Why do sequencers have to take on the responsibility of submitting ZK-proofs?
A proposal suggests that challengers can demonstrate the falsehood of a sequencer's submission by submitting their own submission and corresponding ZK-proof. The two submissions can then be compared to identify any fraudulent activity by the sequencer.
Nonetheless, we have concerns about this proposition. Challengers are required to produce ZK-proofs using the transactions provided by the sequencer. If the sequencer submits invalid transactions, challengers cannot create ZK-proofs that can be authenticated on L1. That's why it has to be sequencers to prove its correctness.
Why not ZK-rollup, given that several zkEVM projects have already launched the mainnet?
While it is true that forcibly verifying the validity of every state submission by sequencer through a significant number of cryptographic calculations, as seen in the current ZK-rollups, offers a higher level of security in theory, it comes with certain challenges. We think that the approach has the following drawbacks.
The cost of ZK-rollup is too high
Currently, projects such as zkSync and Polygon zkEVM have already launched on the mainnet, indicating that generating and verifying ZK-proofs is no longer the most pressing issue. However, the current ZK-proofs are still constrained by their cost and efficiency issues and cannot fully shoulder the responsibility of scaling Ethereum for the time being.

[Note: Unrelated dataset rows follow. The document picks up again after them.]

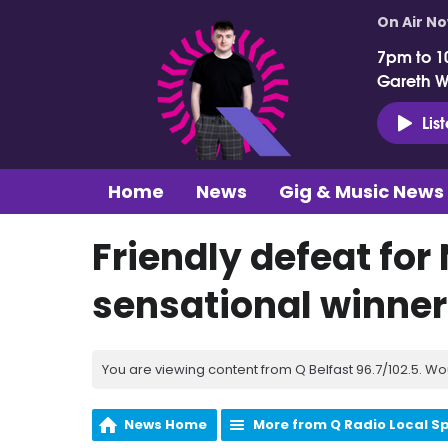
On Air N
7pm to 1
Gareth 
Lis
Home
News
Gig & Music News
Friendly defeat for 
sensational winner
You are viewing content from Q Belfast 96.7/102.5. Wo
News Home
More from Q Radio Local S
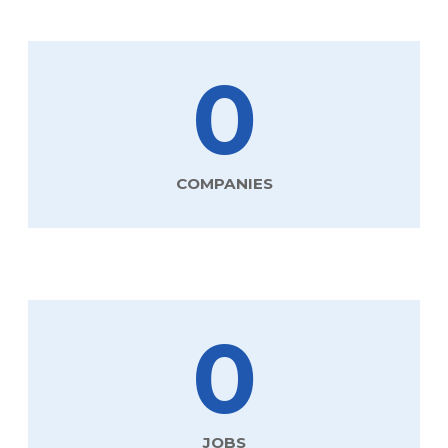
0
COMPANIES
0
JOBS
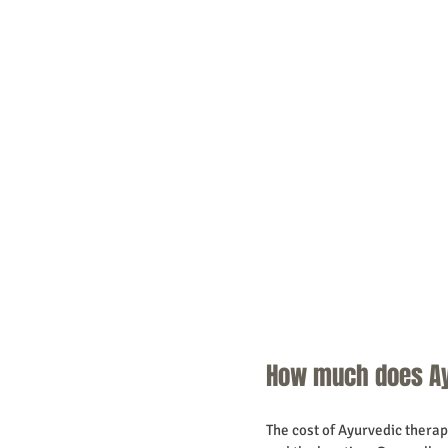
How much does Ay
The cost of Ayurvedic therapi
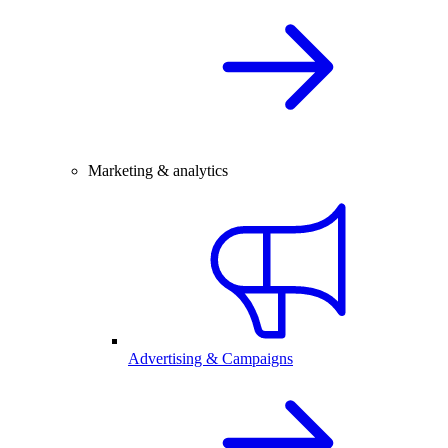
Marketing & analytics
Advertising & Campaigns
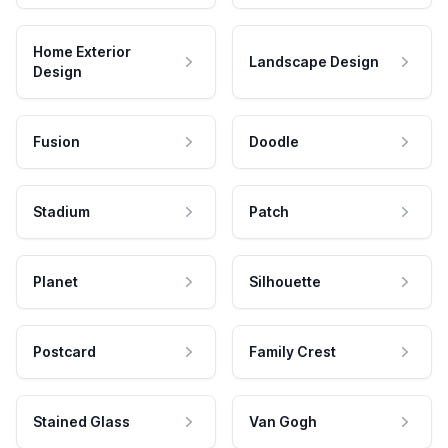
Home Exterior
Landscape Design
Design
Fusion
Doodle
Stadium
Patch
Planet
Silhouette
Postcard
Family Crest
Stained Glass
Van Gogh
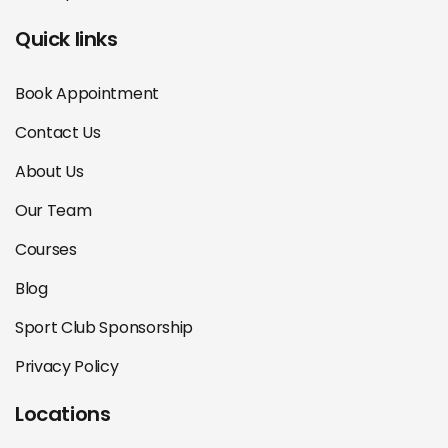
Quick links
Book Appointment
Contact Us
About Us
Our Team
Courses
Blog
Sport Club Sponsorship
Privacy Policy
Locations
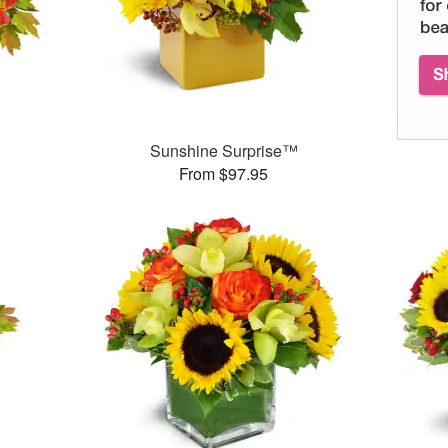
Sunshine Surprise™
From $97.95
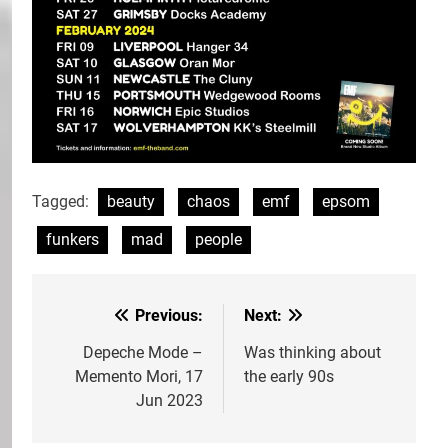
Tagged:
beauty
chaos
emf
epsom
funkers
mad
people
Previous:
Next:
Post
navigation
Depeche Mode –
Was thinking about
Memento Mori, 17
the early 90s
Jun 2023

Taking zkSync Era as an example, the average transaction cost on its network is currently between 0.51 USD. When the gas fees of L1 increase significantly, a transaction can even cost 310 USD, which is much higher than the transaction costs of optimistic rollup projects such as Arbitrum and Optimism.

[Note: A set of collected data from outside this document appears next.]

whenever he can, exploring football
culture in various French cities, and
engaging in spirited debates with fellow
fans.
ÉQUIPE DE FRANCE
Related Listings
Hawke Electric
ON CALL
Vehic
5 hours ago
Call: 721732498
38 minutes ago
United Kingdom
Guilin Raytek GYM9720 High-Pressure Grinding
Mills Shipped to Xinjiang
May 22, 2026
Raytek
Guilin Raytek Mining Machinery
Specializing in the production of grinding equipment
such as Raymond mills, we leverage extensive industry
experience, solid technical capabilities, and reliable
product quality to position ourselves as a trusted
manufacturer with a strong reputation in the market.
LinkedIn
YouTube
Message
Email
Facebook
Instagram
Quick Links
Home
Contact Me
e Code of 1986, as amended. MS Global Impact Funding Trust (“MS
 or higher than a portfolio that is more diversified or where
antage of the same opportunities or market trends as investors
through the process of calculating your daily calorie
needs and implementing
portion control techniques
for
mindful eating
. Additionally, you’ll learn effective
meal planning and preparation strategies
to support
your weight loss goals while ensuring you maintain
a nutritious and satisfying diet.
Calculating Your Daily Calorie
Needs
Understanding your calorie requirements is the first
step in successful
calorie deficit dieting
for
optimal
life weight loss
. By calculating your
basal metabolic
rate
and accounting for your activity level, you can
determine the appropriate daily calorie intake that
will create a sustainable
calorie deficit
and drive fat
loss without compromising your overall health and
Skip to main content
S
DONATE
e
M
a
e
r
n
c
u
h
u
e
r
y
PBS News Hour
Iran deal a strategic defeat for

In contrast, in the case of RVP, it is not necessary to bear this high cost under normal network operation. Instead, it can compress submitted transaction data by leveraging ZK-proofs' characteristics. Only when challenged does it need to bear this cost, and in actual operation, normal network operation accounts for more than 99.9%, approaching 100%.
The time of block finalization in current ZK-rollups is close to the optimized challenge period
Theoretically, there is no withdrawal period for ZK-rollup because the entire L2 state transition verification process through ZK-proof should be completed in a few minutes or even seconds.

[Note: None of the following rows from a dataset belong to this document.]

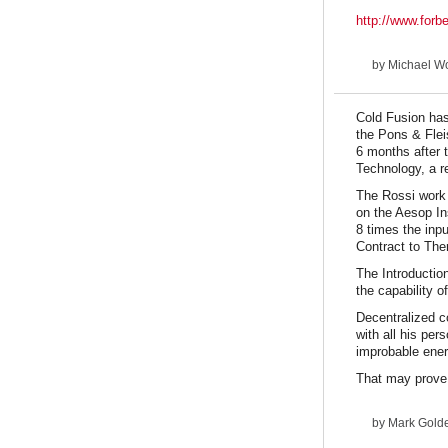
http://www.forb
by
Michael Wo
Cold Fusion has
the Pons & Flei
6 months after 
Technology, a r
The Rossi work 
on the Aesop In
8 times the inp
Contract to The
The Introduction
the capability 
Decentralized c
with all his per
improbable ener
That may prove 
by
Mark Goldes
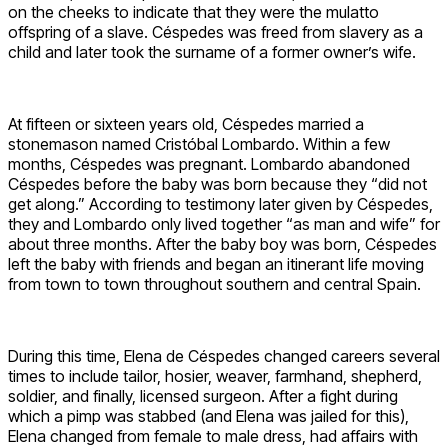
on the cheeks to indicate that they were the mulatto
offspring of a slave. Céspedes was freed from slavery as a
child and later took the surname of a former owner’s wife.
At fifteen or sixteen years old, Céspedes married a
stonemason named Cristóbal Lombardo. Within a few
months, Céspedes was pregnant. Lombardo abandoned
Céspedes before the baby was born because they “did not
get along.” According to testimony later given by Céspedes,
they and Lombardo only lived together “as man and wife” for
about three months. After the baby boy was born, Céspedes
left the baby with friends and began an itinerant life moving
from town to town throughout southern and central Spain.
During this time, Elena de Céspedes changed careers several
times to include tailor, hosier, weaver, farmhand, shepherd,
soldier, and finally, licensed surgeon. After a fight during
which a pimp was stabbed (and Elena was jailed for this),
Elena changed from female to male dress, had affairs with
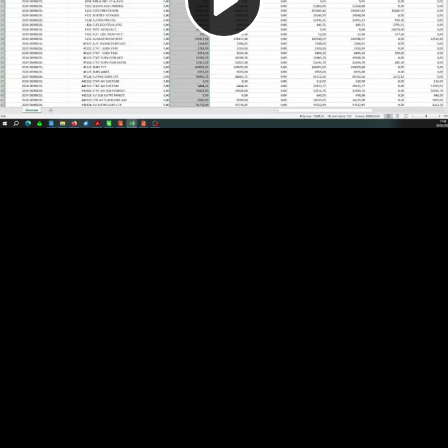
Video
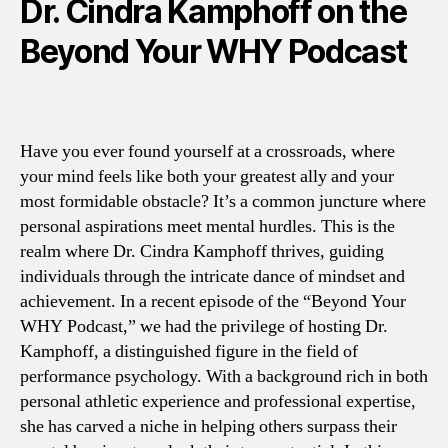
Dr. Cindra Kamphoff on the
Beyond Your WHY Podcast
Have you ever found yourself at a crossroads, where
your mind feels like both your greatest ally and your
most formidable obstacle? It’s a common juncture where
personal aspirations meet mental hurdles. This is the
realm where Dr. Cindra Kamphoff thrives, guiding
individuals through the intricate dance of mindset and
achievement. In a recent episode of the “Beyond Your
WHY Podcast,” we had the privilege of hosting Dr.
Kamphoff, a distinguished figure in the field of
performance psychology. With a background rich in both
personal athletic experience and professional expertise,
she has carved a niche in helping others surpass their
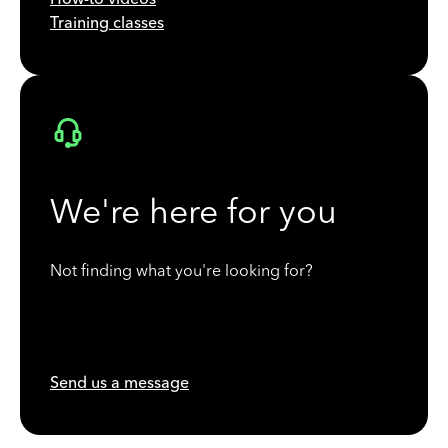
Training classes
We're here for you
Not finding what you're looking for?
Send us a message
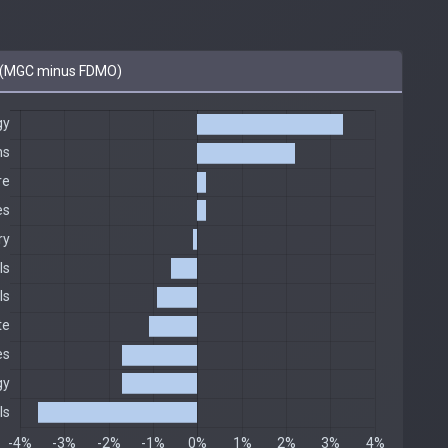
 (MGC minus FDMO)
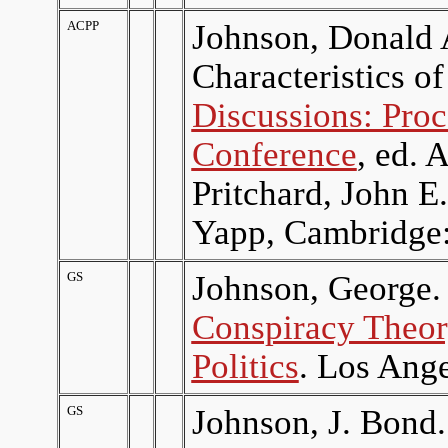
ACPP
Johnson, Donald A
Characteristics o
Discussions: Proc
Conference
, ed. 
Pritchard, John 
Yapp, Cambridge:
GS
Johnson, George.
Conspiracy Theor
Politics
. Los Ange
GS
Johnson, J. Bond.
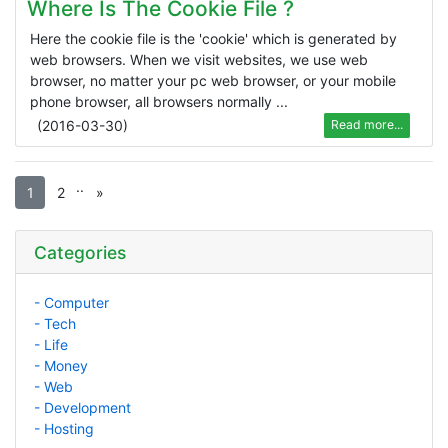
Where Is The Cookie File ?
Here the cookie file is the 'cookie' which is generated by
web browsers. When we visit websites, we use web
browser, no matter your pc web browser, or your mobile
phone browser, all browsers normally ...
(
2016-03-30
)
Read more...
.
.
1
2
»
Categories
- Computer
- Tech
- Life
- Money
- Web
- Development
- Hosting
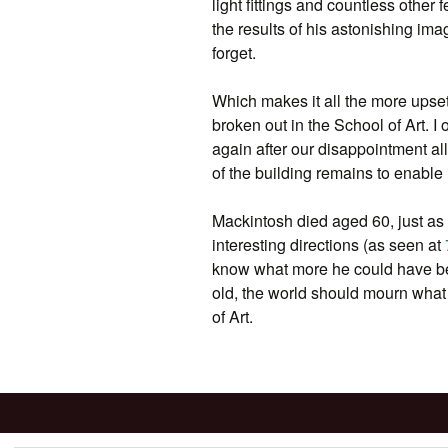
light fittings and countless other 
the results of his astonishing ima
forget.
Which makes it all the more upset
broken out in the School of Art. I o
again after our disappointment al
of the building remains to enable it
Mackintosh died aged 60, just as
interesting directions (as seen at
know what more he could have be
old, the world should mourn what
of Art.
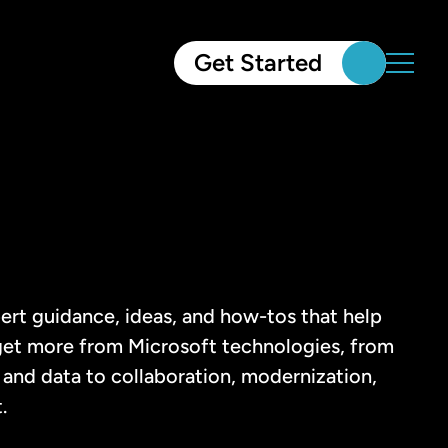
Get Started
ert guidance, ideas, and how-tos that help
et more from Microsoft technologies, from
and data to collaboration, modernization,
.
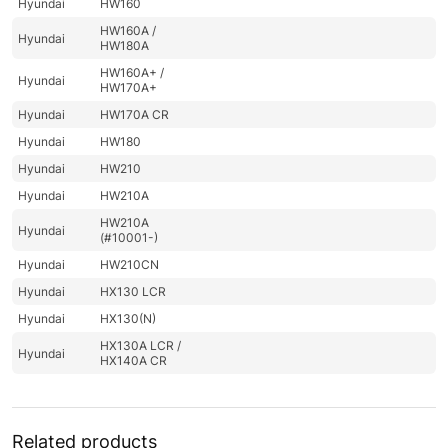
Hyundai
HW160
HW160A /
Hyundai
HW180A
HW160A+ /
Hyundai
HW170A+
Hyundai
HW170A CR
Hyundai
HW180
Hyundai
HW210
Hyundai
HW210A
HW210A
Hyundai
(#10001-)
Hyundai
HW210CN
Hyundai
HX130 LCR
Hyundai
HX130(N)
HX130A LCR /
Hyundai
HX140A CR
Hyundai
HX135(N)
Hyundai
HX140
Related products
Hyundai
HX140 L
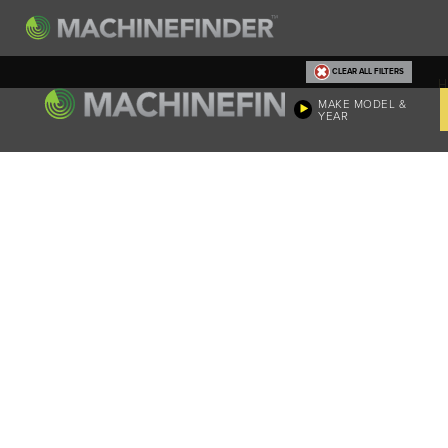
CLEAR ALL FILTERS
H
MAKE MODEL &
YEAR
Machine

However, the key issue here is that due to technical limitations, the time required for ZK-proof to be finally verified on L1 is much slower than expected. For example, in the case of zkSync Era, the time for L2 blocks to be finalized is about 20-24 hours, which is not significantly different from the optimized withdrawal period.
RVP-based rollup can switch to ZK-rollup seamlessly
L2 scaling solutions incorporating RVP technology can be designed using the ZK-rollup framework. This makes seamlessly transitioning from RVP-based L2 to standard ZK-rollup L2 easy. The only necessary change is to adjust the sequencer's ZK-proof submission methods from responsive to active. Based on RVP, L2 can easily switch to ZK-rollup when ZK technology matures in the future.